Tornado season is here. Time to review your insurance policies’ coverage and limits.
Tornado season is right around the corner here in the United States. May and June are typically the most active months of the year for tornado genesis across the Great Plains. Tornado Alley, as the nickname goes, sees a very large number of super cell thunderstorms which are perfect producers of violent EF2 or greater tornadoes. The boundaries of Tornado Alley reach from south/central Texas up to northern Iowa and east/west from Missouri to Colorado. Other areas prone to tornadoes in the U.S. include Florida and the Gulf Coast which is named the Dixie Alley and has a relatively high number of tornadoes occurring in the late fall, October through December. As many as 1,200 tornadoes hit the U.S. every year and recent years have shown that as our planet’s climate continues to fluctuate we are seeing even stronger storms and resulting tornadoes. But tornadoes are not limited to just the United States. In fact, tornadoes occur in many parts of the world, including Europe, Africa, Asia, South America and even Australia. These regions are more likely to experience increased tornado potential in parallel to the time of year in which increased solar energy and strong frontal storm systems are the norm for that area. Thus, tornadoes can occur (and do so) pretty much year round on planet earth.
Over the past decade, insured losses from tornadoes have ranked second behind losses from hurricanes and tropical storms. Tornadoes can cause extensive damage to your property due to the extremely high wind speeds they generate. Depending on where the tornado ranks on the F-Scale (from 0-5), damage can be anything from a few broken windows and exterior issues or damaged roof, to completely losing your commercial building, business or home.
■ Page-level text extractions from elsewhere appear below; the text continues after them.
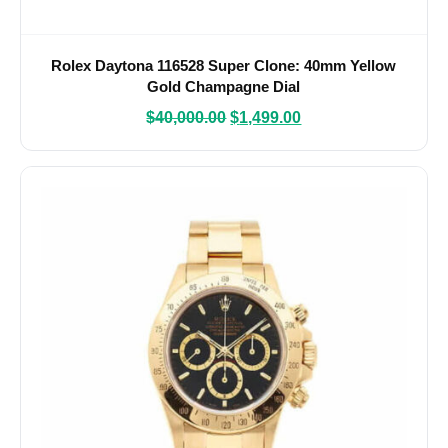
Rolex Daytona 116528 Super Clone: 40mm Yellow
Gold Champagne Dial
$
40,000.00
$
1,499.00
Insurers have been examining the underwriting of reoccurring natural disasters such as tornadoes in the past few years due to a noticeable increase in severity and size of these events. U.S. insurers lost nearly $26 billion on tornadoes and related storms in 2011 which was more than the previous record for tornado related losses. Perhaps the most tragic tornado related event occurred in Joplin, MO in May of 2011 when a very powerful EF-5 tornado took at least 161 lives and injured many more. The tornado caused total destruction of much of the cities’ infrastructure, homes and businesses. And as we’ve seen since the disaster, now almost 2 full years since it occurred, many claims have still not been settled with insurers. Joplin’s total losses from the EF-5 tornado were eventually tallied at upwards of $2 billion dollars.
Property managers and owners should review their coverage accordingly to be sure that the coverage in place is adequate in light of the risks they are exposed to. Full replacement cost coverage is of course ideal, but one should also be informed of the policy’s limits and exclusions, and for business owners, proper business interruption coverage should be in place as well. In Texas (as well as some other states) additional coverage for windstorm or hail damage is available via a special insurance pool called the Texas Windstorm Insurance Association which requires an inspection and certain building standards to qualify. In many cases concerning tornado damage, homes and commercial properties are not insured for their full value, which can leave property owners stuck with the difference of what they are insured for and what their damaged property is actually worth. Insurers in many tornado prone areas do not include windstorm coverage in their common policies due to higher risk of such an event occurring. It is imperative for you as a commercial property manager or homeowner to review your policies’ coverage limits and if needed, purchase additional windstorm coverage for the proper value of your home or property.